An old antibiotic may combat drug-resistant tuberculosis

Mycobacterium tuberculosis, the microbe responsible for tuberculosis, often mutates in ways that make it resistant to antibiotics.

For decades, antibiotics have helped hold tuberculosis back, saving untold millions of lives. But their limits are being seriously tested as the bacterium’s tendency to mutate has led to a steady rise in drug-resistant strains. Without new drugs, scientists fear that tuberculosis, deemed largely a controllable disease, may not remain so.

In search of new antibiotics, Rockefeller scientists have landed on an existing compound, naturally produced by a bacterium. Their research, published in the Proceedings of the National Academy of Sciences, elucidates how sorangicin A, first discovered in the 1980s, can destroy even the antibiotic-resistant bacteria that cause tuberculosis.

The findings suggest that the compound may be a good candidate for further development as a first-line antibiotic for tuberculosis.

“Sorangicin inhibits regular strains in very much the same way as rifampin, one of the primary choices for tuberculosis antibiotics. But now we show that, through a different mechanism, it also traps those variants that escape rifampin,” says Elizabeth Campbell, a research associate professor at Rockefeller.

Dual action antibiotic

The antibiotic rifampin works by blocking RNA polymerase (RNAP), an enzyme crucial to bacteria’s survival. This enzyme walks along a strand of DNA, using the genetic information to build an RNA molecule, one nucleotide at a time. Rifampin snaps into the cavity of one of RNAP’s pockets, and physically clogs the path of the RNA molecule when it’s no more than two or three nucleotides long. Without the proper RNA blueprints, the bacterium can’t make new proteins, and dies.
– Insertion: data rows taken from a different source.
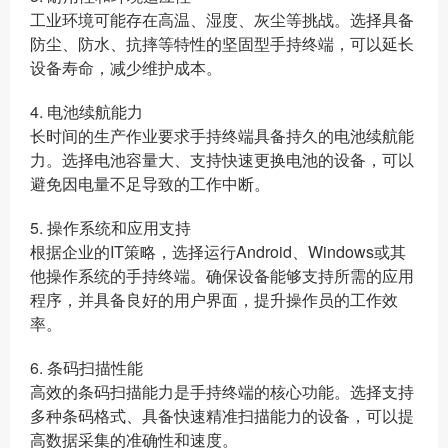
工业环境可能存在高温、湿度、灰尘等挑战。选择具备
防尘、防水、抗摔等特性的坚固型手持终端，可以延长
设备寿命，减少维护成本。
4. 电池续航能力
长时间的生产作业要求手持终端具备持久的电池续航能
力。选择电池容量大、支持快速更换电池的设备，可以
避免因电量不足导致的工作中断。
5. 操作系统和应用支持
根据企业的IT策略，选择运行Android、Windows或其
他操作系统的手持终端。确保设备能够支持所需的应用
程序，并具备良好的用户界面，提升操作员的工作效
率。
6. 条码扫描性能
高效的条码扫描能力是手持终端的核心功能。选择支持
多种条码格式、具备快速精准扫描能力的设备，可以提
高数据采集的准确性和速度。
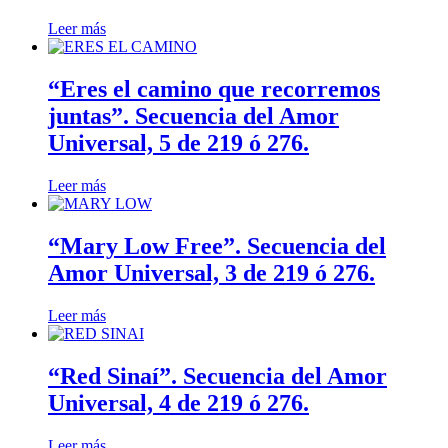
Leer más
“Eres el camino que recorremos
juntas”. Secuencia del Amor
Universal, 5 de 219 ó 276.
Leer más
“Mary Low Free”. Secuencia del
Amor Universal, 3 de 219 ó 276.
Leer más
“Red Sinaí”. Secuencia del Amor
Universal, 4 de 219 ó 276.
Leer más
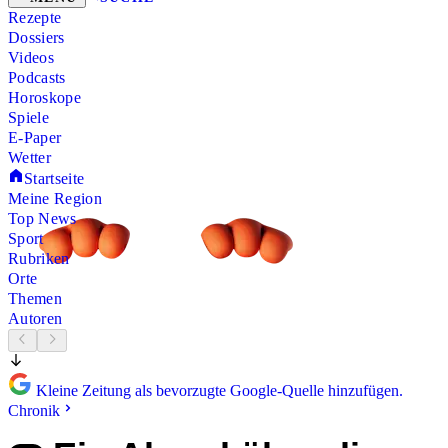
Rezepte
Dossiers
Videos
Podcasts
Horoskope
Spiele
E-Paper
Wetter
Startseite
Meine Region
Top News
Sport
Rubriken
Orte
Themen
Autoren
Kleine Zeitung als bevorzugte Google-Quelle hinzufügen.
Chronik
Bacteria resistant to rifampin have mutations that change the structure of that rifampin-friendly pocket in RNAP. To find an alternative drug for these strains, researchers have been looking for molecules that fit into other pockets of bacterial RNAP.

At first glance, sorangicin would not seem a likely candidate since it targets the same RNAP pocket as rifampin. But it appears to work anyway: a few years ago, Campbell and others discovered that some of the strains that had developed resistance to rifampin were still vulnerable to sorangicin.

Flexible and early

In the new study, the researchers used crystallography to visualize the interactions between sorangicin and RNAP’s pocket in mutant bacteria. They found that the very mutation that repels rifampin from the pocket also creates a flexible molecular lid on the pocket, which moves to let sorangicin in.

The researchers then used cryo-electron microscopy to see what happens when sorangicin binds to RNAP. In regular, non-resistant bacteria, sorangicin cut the RNA production short, similar to rifampin. But in the mutant strains, sorangicin trapped RNAP at an unexpected stage of transcription, early on before the production of RNA molecules even begins. “This was surprising,” Campbell says. “It tells us to look at all stages of the process when designing new antibiotics.”

Many tuberculosis patients have other health problems requiring medication, such as HIV. Treatment for these patients can be complicated because rifampin reduces the effectiveness of other medications by speeding their metabolism. Lab studies revealed that sorangicin has a milder effect on the enzymes involved in drug metabolism. “If sorangicin can be developed into a medication, it might be especially helpful for people with co-morbidities,” Campbell says.